Task to carry out: Return exactly the line that contains "complex. Get a free" and all lines beneath it in the entries, through the very last one.

Record excerpts:

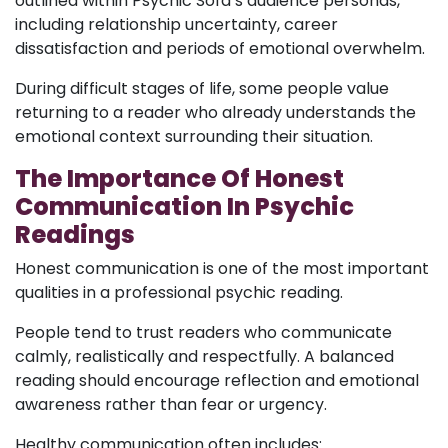
outlined within Psychic Sofa’s audience personas,
including relationship uncertainty, career
dissatisfaction and periods of emotional overwhelm.
During difficult stages of life, some people value
returning to a reader who already understands the
emotional context surrounding their situation.
The Importance Of Honest
Communication In Psychic
Readings
Honest communication is one of the most important
qualities in a professional psychic reading.
People tend to trust readers who communicate
calmly, realistically and respectfully. A balanced
reading should encourage reflection and emotional
awareness rather than fear or urgency.
Healthy communication often includes:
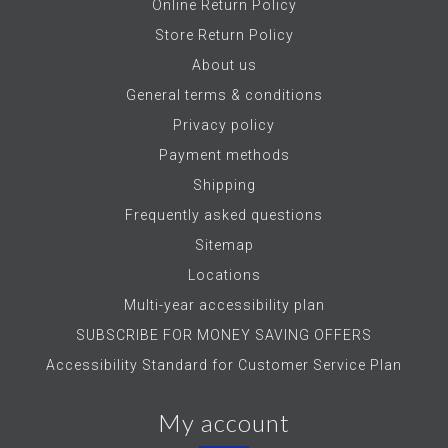
Online Return Policy
Store Return Policy
About us
General terms & conditions
Privacy policy
Payment methods
Shipping
Frequently asked questions
Sitemap
Locations
Multi-year accessibility plan
SUBSCRIBE FOR MONEY SAVING OFFERS
Accessibility Standard for Customer Service Plan
My account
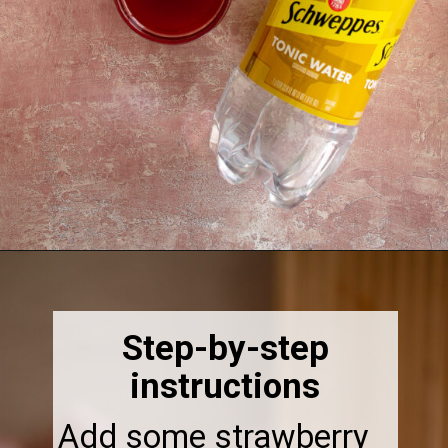
Opening
https://thebonniefig.com/easy-and-refreshing-strawberry-mocktail/
Step-by-step
instructions
Add some strawberry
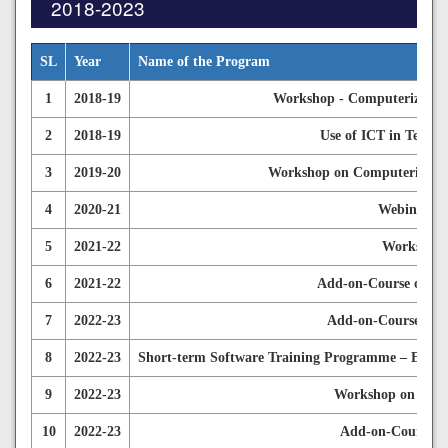
2018-2023
SL
Year
Name of the Program
1
2018-19
Workshop - Computerized Ac
2
2018-19
Use of ICT in Teachi
3
2019-20
Workshop on Computerized A
4
2020-21
Webinar on
5
2021-22
Workshop 
6
2021-22
Add-on-Course on IC
7
2022-23
Add-on-Course on 
8
2022-23
Short-term Software Training Programme – E-cont
9
2022-23
Workshop on Finan
10
2022-23
Add-on-Course on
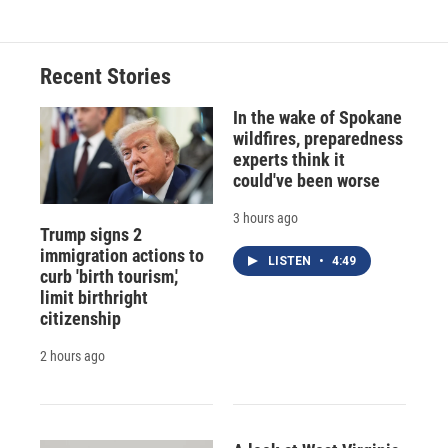
Recent Stories
In the wake of Spokane
wildfires, preparedness
experts think it
could've been worse
3 hours ago
Trump signs 2
immigration actions to
LISTEN
•
4:49
curb 'birth tourism,'
limit birthright
citizenship
2 hours ago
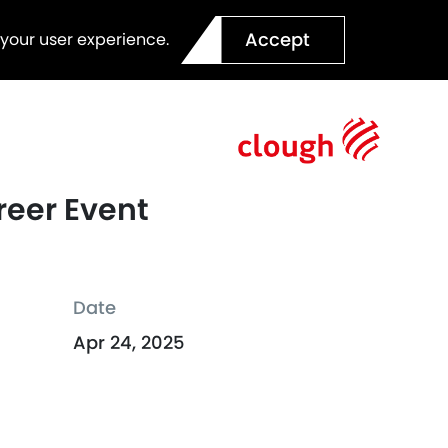
Accept
 your user experience.
reer Event
Date
Apr 24, 2025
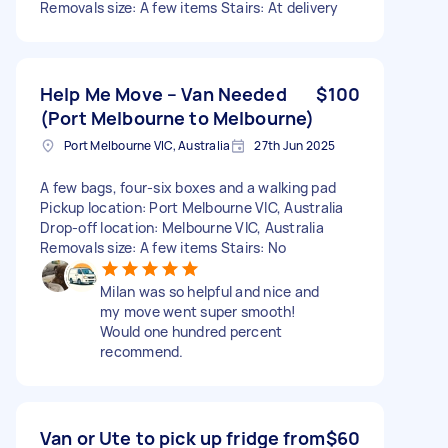
Removals size: A few items Stairs: At delivery
Help Me Move – Van Needed
$100
(Port Melbourne to Melbourne)
Port Melbourne VIC, Australia
27th Jun 2025
A few bags, four-six boxes and a walking pad
Pickup location: Port Melbourne VIC, Australia
Drop-off location: Melbourne VIC, Australia
Removals size: A few items Stairs: No
Milan was so helpful and nice and
my move went super smooth!
Would one hundred percent
recommend.
Van or Ute to pick up fridge from
$60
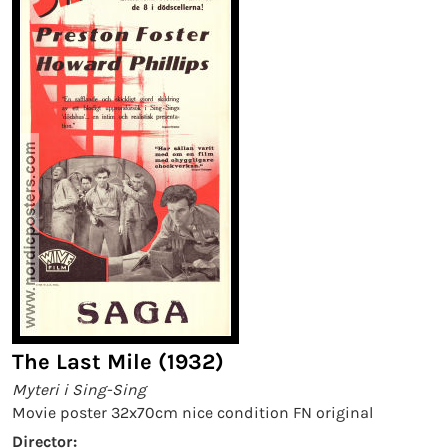
The Last Mile (1932)
Myteri i Sing-Sing
Movie poster 32x70cm nice condition FN original
Director:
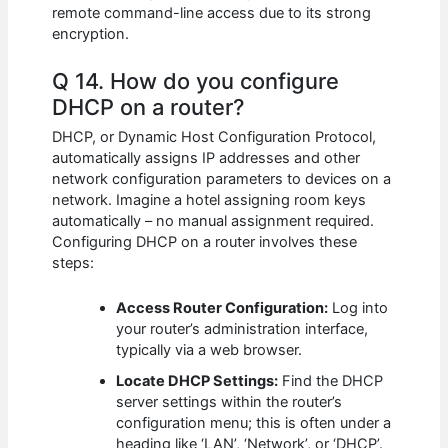
remote command-line access due to its strong
encryption.
Q 14. How do you configure
DHCP on a router?
DHCP, or Dynamic Host Configuration Protocol,
automatically assigns IP addresses and other
network configuration parameters to devices on a
network. Imagine a hotel assigning room keys
automatically – no manual assignment required.
Configuring DHCP on a router involves these
steps:
Access Router Configuration:
Log into
your router’s administration interface,
typically via a web browser.
Locate DHCP Settings:
Find the DHCP
server settings within the router’s
configuration menu; this is often under a
heading like ‘LAN’, ‘Network’, or ‘DHCP’.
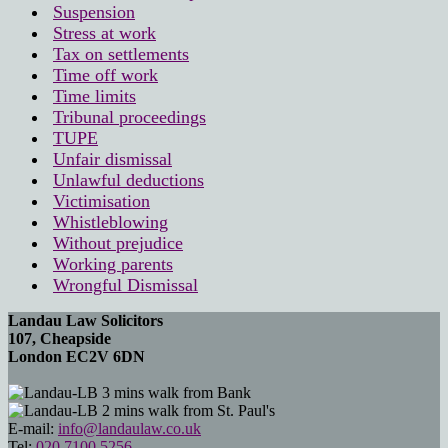
Suspension
Stress at work
Tax on settlements
Time off work
Time limits
Tribunal proceedings
TUPE
Unfair dismissal
Unlawful deductions
Victimisation
Whistleblowing
Without prejudice
Working parents
Wrongful Dismissal
Landau Law Solicitors
107, Cheapside
London EC2V 6DN
3 mins walk from Bank
2 mins walk from St. Paul's
E-mail:
info@landaulaw.co.uk
Tel:
020 7100 5256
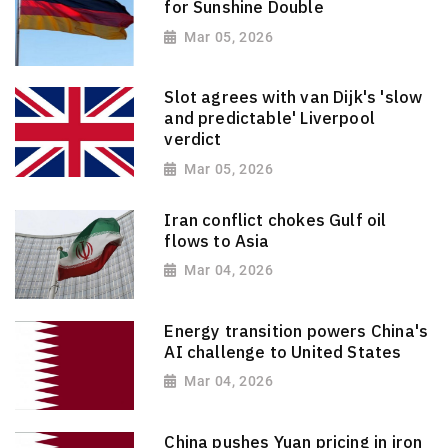
for Sunshine Double
Mar 05, 2026
Slot agrees with van Dijk's 'slow
and predictable' Liverpool
verdict
Mar 05, 2026
Iran conflict chokes Gulf oil
flows to Asia
Mar 04, 2026
Energy transition powers China's
AI challenge to United States
Mar 04, 2026
China pushes Yuan pricing in iron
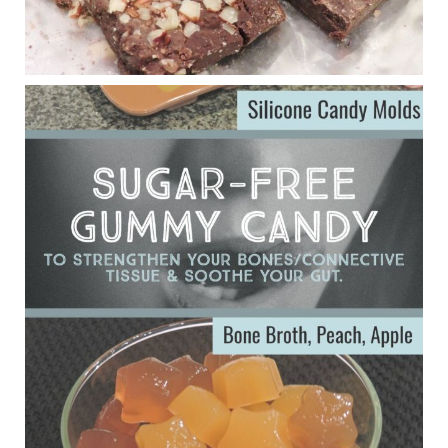
Eating liver and cancer
ggenereux.blog
Ever since my interview with Judy Cho I’ve received a lot of
emails (50+) from people who were eating liver and had
subsequently developed serious disease. Mostly they were
from people on the carni....
View on Facebook
·
Share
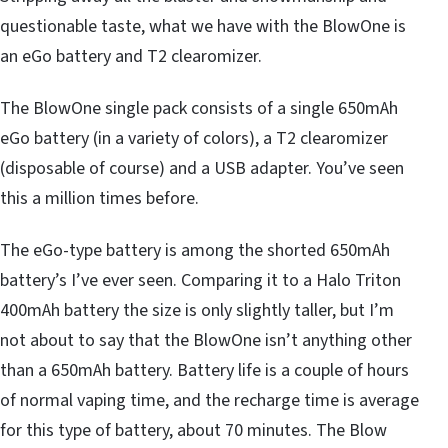
questionable taste, what we have with the BlowOne is
an eGo battery and T2 clearomizer.
The BlowOne single pack consists of a single 650mAh
eGo battery (in a variety of colors), a T2 clearomizer
(disposable of course) and a USB adapter. You’ve seen
this a million times before.
The eGo-type battery is among the shorted 650mAh
battery’s I’ve ever seen. Comparing it to a Halo Triton
400mAh battery the size is only slightly taller, but I’m
not about to say that the BlowOne isn’t anything other
than a 650mAh battery. Battery life is a couple of hours
of normal vaping time, and the recharge time is average
for this type of battery, about 70 minutes. The Blow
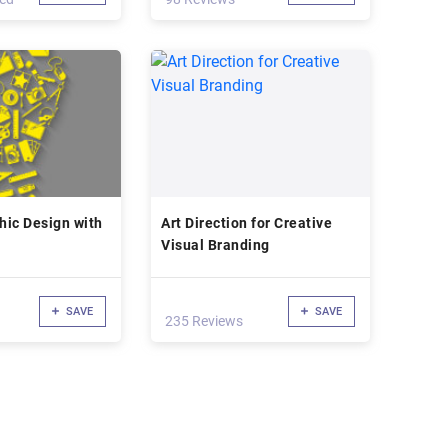
phic Design with
Art Direction for Creative
Visual Branding
SAVE
SAVE
235 Reviews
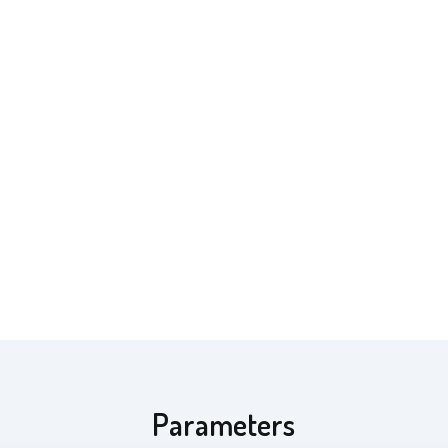
Parameters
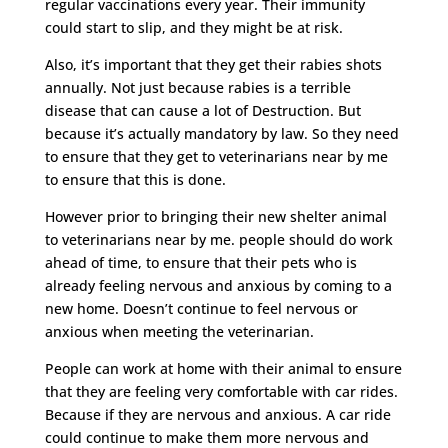
regular vaccinations every year. Their immunity
could start to slip, and they might be at risk.
Also, it’s important that they get their rabies shots
annually. Not just because rabies is a terrible
disease that can cause a lot of Destruction. But
because it’s actually mandatory by law. So they need
to ensure that they get to veterinarians near by me
to ensure that this is done.
However prior to bringing their new shelter animal
to veterinarians near by me. people should do work
ahead of time, to ensure that their pets who is
already feeling nervous and anxious by coming to a
new home. Doesn’t continue to feel nervous or
anxious when meeting the veterinarian.
People can work at home with their animal to ensure
that they are feeling very comfortable with car rides.
Because if they are nervous and anxious. A car ride
could continue to make them more nervous and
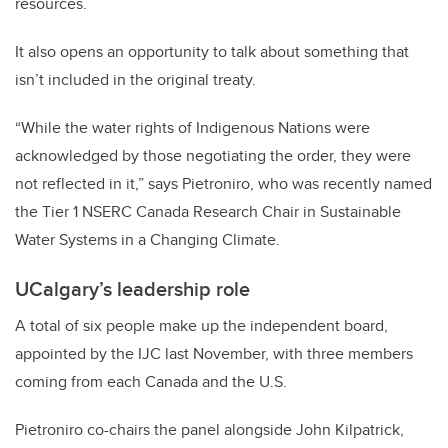
resources.
It also opens an opportunity to talk about something that
isn’t included in the original treaty.
“While the water rights of Indigenous Nations were
acknowledged by those negotiating the order, they were
not reflected in it,” says Pietroniro, who was recently named
the Tier 1 NSERC Canada Research Chair in Sustainable
Water Systems in a Changing Climate.
UCalgary’s leadership role
A total of six people make up the independent board,
appointed by the IJC last November, with three members
coming from each Canada and the U.S.
Pietroniro co-chairs the panel alongside John Kilpatrick,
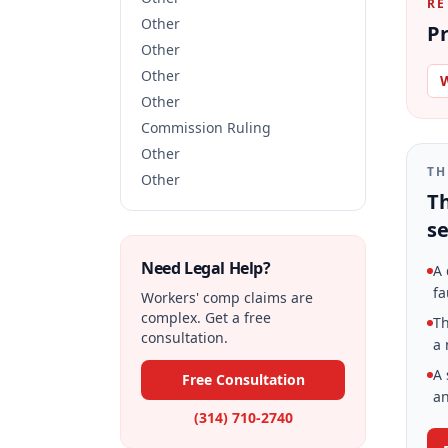
RE
Other
Pr
Other
Other
W
Other
Commission Ruling
Other
TH
Other
Th
se
Need Legal Help?
A 
fa
Workers' comp claims are
complex. Get a free
Th
consultation.
a 
A 
Free Consultation
an
(314) 710-2740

Problem solution:
complex. Get a free
Th
consultation.
a 
A 
Free Consultation
an
(314) 710-2740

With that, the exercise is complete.